И, конечно же, джинсы! С джинсами, вообще, светопредставление. Носить джинсы начали еще до так называемой исправительной, как я её называл, армии. Носили только хипняки, и комсомольцы это очень осуждали. А когда я вернулся, то уже носили все: и стар, и млад, и худые, и толстые, и начальники, и подчиненные, и богатые, и бедные, и те же комсомольцы. Все теперь хотели иметь эти заграничные штаны, хотя никто из них, уж точно, хиппи не был.
Платили за них немалые деньги. При средней зарплате в сто пятьдесят рублей, джинсы стоили на руках: сначала сто, потом сто пятьдесят, потом сто восемьдесят, а кое-где и двести. Появились специальные люди, которые могут что-либо достать. И отдельная каста – те, кто может достать джинсы.

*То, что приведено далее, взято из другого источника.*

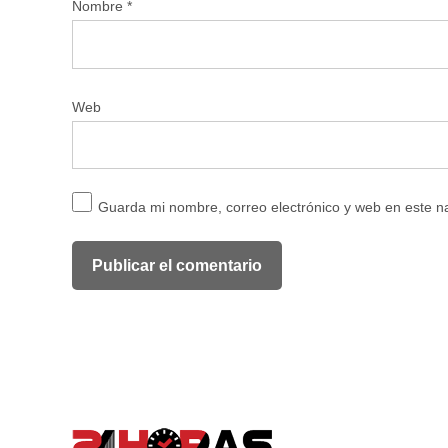
Nombre
*
Web
Guarda mi nombre, correo electrónico y web en este 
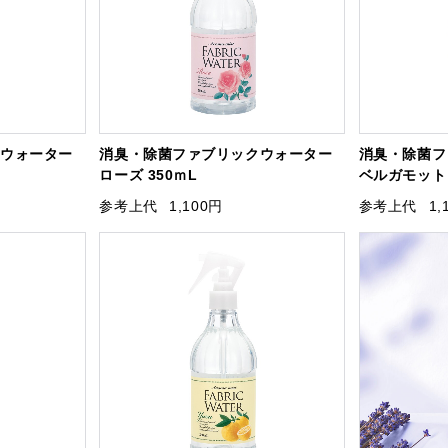
クウォーター
消臭・除菌ファブリックウォーター
消臭・除菌フ
ローズ 350ｍL
ベルガモット 
参考上代
1,100円
参考上代
1,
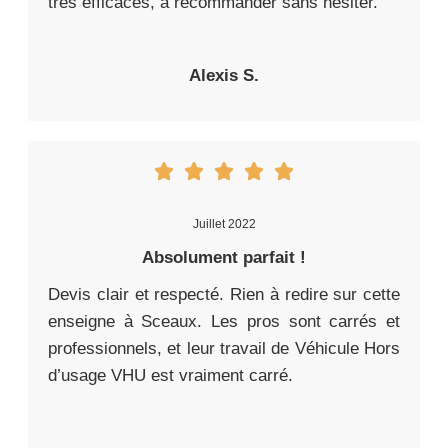
très efficaces, à recommander sans hésiter.
Alexis S.
Juillet 2022
Absolument parfait !
Devis clair et respecté. Rien à redire sur cette
enseigne à Sceaux. Les pros sont carrés et
professionnels, et leur travail de Véhicule Hors
d’usage VHU est vraiment carré.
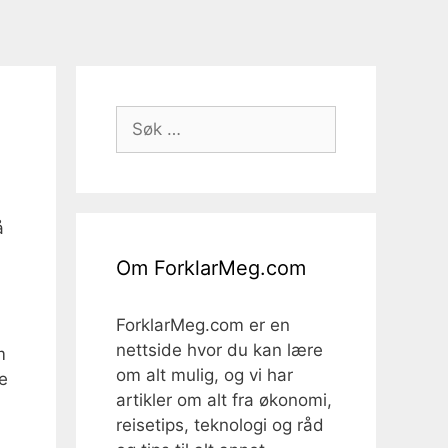
Søk
etter:
å
Om ForklarMeg.com
ForklarMeg.com er en
nettside hvor du kan lære
m
om alt mulig, og vi har
re
artikler om alt fra økonomi,
reisetips, teknologi og råd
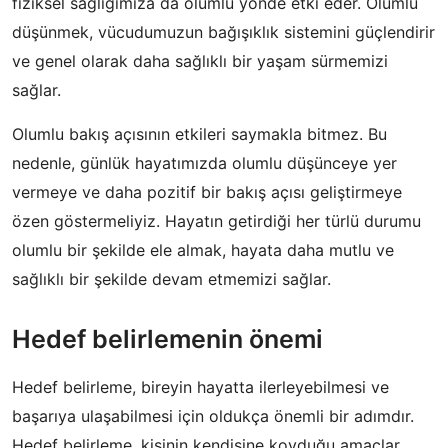
fiziksel sağlığımıza da olumlu yönde etki eder. Olumlu
düşünmek, vücudumuzun bağışıklık sistemini güçlendirir
ve genel olarak daha sağlıklı bir yaşam sürmemizi
sağlar.
Olumlu bakış açısının etkileri saymakla bitmez. Bu
nedenle, günlük hayatımızda olumlu düşünceye yer
vermeye ve daha pozitif bir bakış açısı geliştirmeye
özen göstermeliyiz. Hayatın getirdiği her türlü durumu
olumlu bir şekilde ele almak, hayata daha mutlu ve
sağlıklı bir şekilde devam etmemizi sağlar.
Hedef belirlemenin önemi
Hedef belirleme, bireyin hayatta ilerleyebilmesi ve
başarıya ulaşabilmesi için oldukça önemli bir adımdır.
Hedef belirleme, kişinin kendisine koyduğu amaçlar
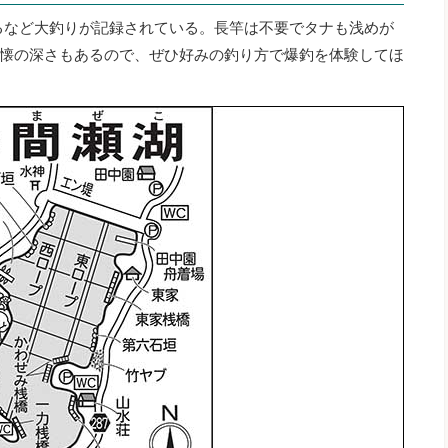
がるなど大釣りが記録されている。長竿は不要でタナも浅めが
懐の深さもあるので、ぜひ好みの釣り方で爆釣を体験してほ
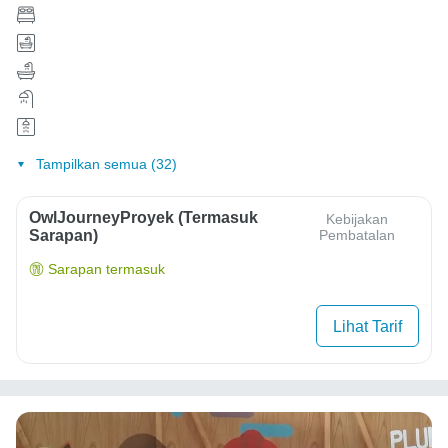
Tampilkan semua (32)
OwlJourneyProyek (Termasuk
Kebijakan
Sarapan)
Pembatalan
Sarapan termasuk
Lihat Tarif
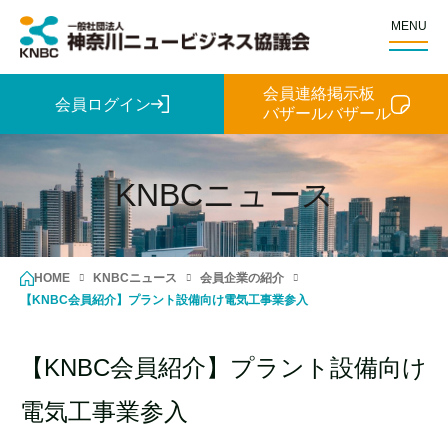
MENU
会員連絡掲示板
会員ログイン
バザールバザール
KNBCニュース
HOME
KNBCニュース
会員企業の紹介
【KNBC会員紹介】プラント設備向け電気工事業参入
【KNBC会員紹介】プラント設備向け
電気工事業参入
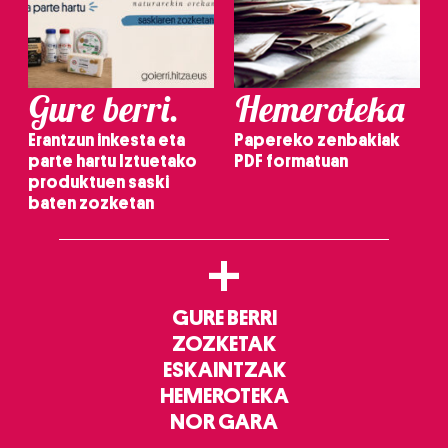
Gure berri.
Hemeroteka
Erantzun inkesta eta
Papereko zenbakiak
parte hartu Iztuetako
PDF formatuan
produktuen saski
baten zozketan
+
GURE BERRI
ZOZKETAK
ESKAINTZAK
HEMEROTEKA
NOR GARA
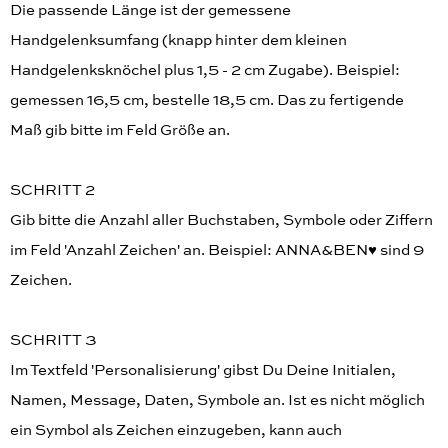
Die passende Länge ist der gemessene
Handgelenksumfang (knapp hinter dem kleinen
Handgelenksknöchel plus 1,5 - 2 cm Zugabe). Beispiel:
gemessen 16,5 cm, bestelle 18,5 cm. Das zu fertigende
Maß gib bitte im Feld Größe an.
SCHRITT 2
Gib bitte die Anzahl aller Buchstaben, Symbole oder Ziffern
im Feld 'Anzahl Zeichen' an. Beispiel: ANNA&BEN♥︎ sind 9
Zeichen.
SCHRITT 3
Im Textfeld 'Personalisierung' gibst Du Deine Initialen,
Namen, Message, Daten, Symbole an. Ist es nicht möglich
ein Symbol als Zeichen einzugeben, kann auch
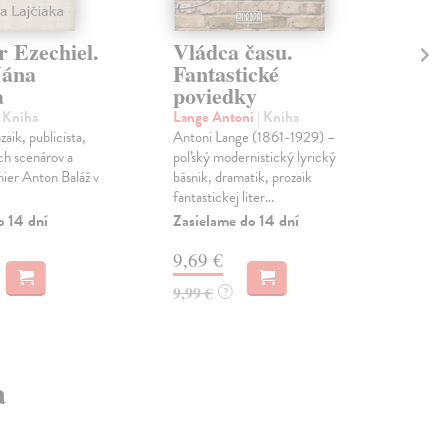
r Ezechiel.
Vládca času.
Za
Jána
Fantastické
Čec
a
poviedky
Zbi
vyšl
| Kniha
Lange Antoni
| Kniha
mal
aik, publicista,
Antoni Lange (1861-1929) –
lite
ch scenárov a
poľský modernistický lyrický
Zas
hier Anton Baláž v
básnik, dramatik, prozaik
fantastickej liter...
11
o 14 dní
Zasielame do 14 dní
11,
9,69 €
9,99 €
?
a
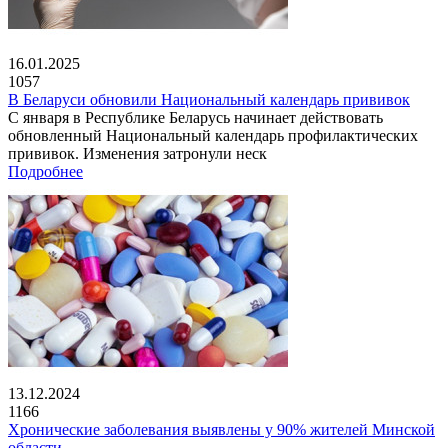
16.01.2025
1057
В Беларуси обновили Национальный календарь прививок
С января в Республике Беларусь начинает действовать
обновленный Национальный календарь профилактических
прививок. Изменения затронули неск
Подробнее
13.12.2024
1166
Хронические заболевания выявлены у 90% жителей Минской
области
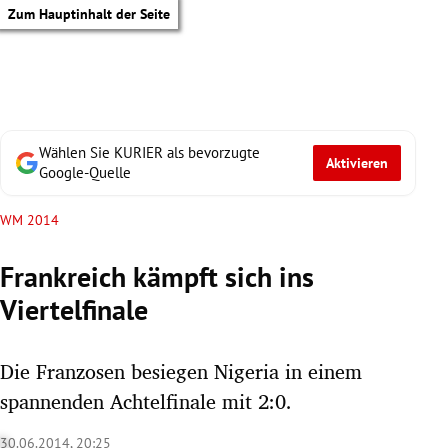
Zum Hauptinhalt der Seite
Wählen Sie KURIER als bevorzugte
Aktivieren
Google-Quelle
WM 2014
Frankreich kämpft sich ins
Viertelfinale
Die Franzosen besiegen Nigeria in einem
spannenden Achtelfinale mit 2:0.
tik Untermenü
30.06.2014, 20:25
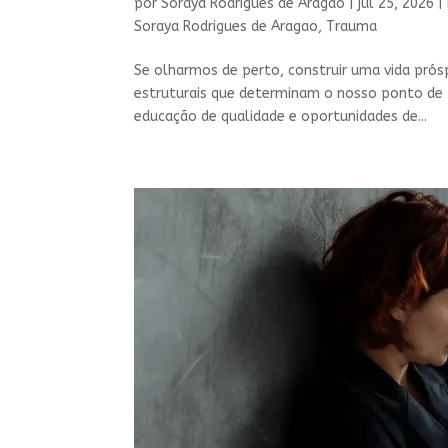
por
Soraya Rodrigues de Aragão
|
jul 25, 2026
|
Soraya Rodrigues de Aragao
,
Trauma
Se olharmos de perto, construir uma vida prós
estruturais que determinam o nosso ponto de 
educação de qualidade e oportunidades de...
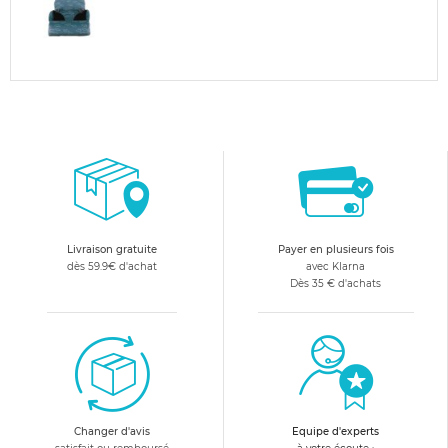
Livraison gratuite
Payer en plusieurs fois
dès 59.9€ d'achat
avec Klarna
Dès 35 € d'achats
Changer d'avis
Equipe d'experts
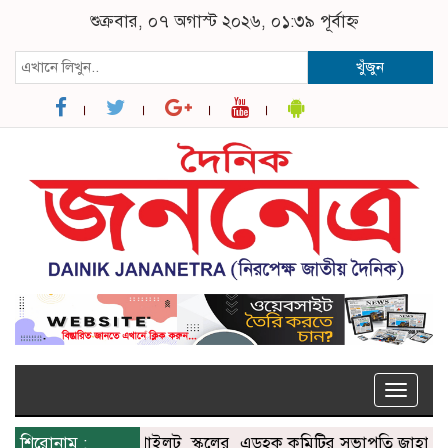
শুক্রবার, ০৭ অগাস্ট ২০২৬, ০১:৩৯ পূর্বাহ্ন
খুঁজুন
Toggle
naviga
মোহনগঞ্জের পাইলট স্কুলের এডহক কমিটির সভাপতি জাহাঙ্গীর আল
শিরোনাম :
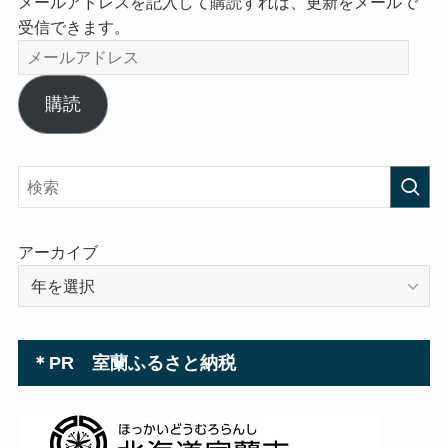
メールアドレスを記入して購読すれば、更新をメールで
受信できます。
メ
ー
ル
購読
ア
ド
レ
ス
アーカイブ
＊PR 室蘭ふるさと納税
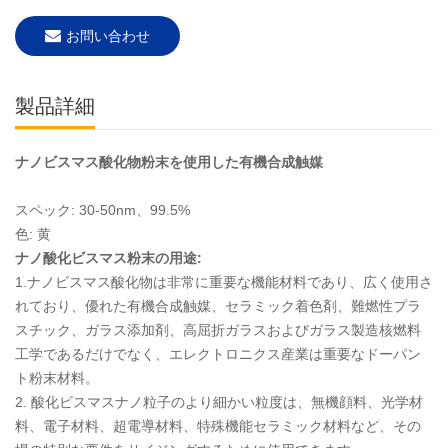
お問い合わせ
製品詳細
ナノビスマス酸化物粉末を使用した有機合成触媒
スペック: 30-50nm、99.5%
色: 黄
ナノ酸化ビスマス粉末の用途:
1.ナノビスマス酸化物は非常に重要な機能材料であり、広く使用さ
れており、優れた有機合成触媒、セラミック着色剤、難燃性プラ
スチック、ガラス添加剤、高屈折ガラスおよびガラス製造核燃料
工学であるだけでなく、エレクトロニクス産業は重要なドーパン
ト粉末材料。
2. 酸化ビスマスナノ粒子のより細かい粒度は、無機顔料、光学材
料、電子材料、超電導材料、特殊機能セラミック材料など、その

Повлияло закрытие «толкучки» и на на семейный бюджет семьи. Сбывать теперь продукцию подпольного пошивочного цеха негде, и работа по пошиву батников приостановлена. И хоть я после и отдавал маме всю свою нищенскую зарплату, которую получал там, где числился работающим, но денег в семье, конечно, не хватало. Отдавать же из заработанных на стороне нельзя – никто ничего не должен знать. Все это всем нам еще придется переосмыслить.

Наутро, сделав зарядку на школьном стадионе, я, прямо в военной форме, содрав погоны, отправился к Акуле. По дороге заскочил к Надин. Она, несколько с опаской, но вполне дружелюбно высказала свои претензии ко мне. Раз я ей не писал, то и дело ясное – она на днях выходит замуж. Конечно же, я ей писал. Там в такой обстановке любому контакту с волей неслыханно рад. Я всем писал, но не от всех дождался ответа.
Но как рассказала мне моя мама, случайно услышавшая, стоя в очереди за колбасой, как уже её мама хвасталась, что все мои письма она перехватывала и рвала, не забыв, конечно, внимательно изучить планы хулигана. Ну, да ладно. Чего уж теперь. Совет да любовь. Но неприятный осадок остался, и я решил к Сабариной пока не идти. Все равно что-то подобное услышу.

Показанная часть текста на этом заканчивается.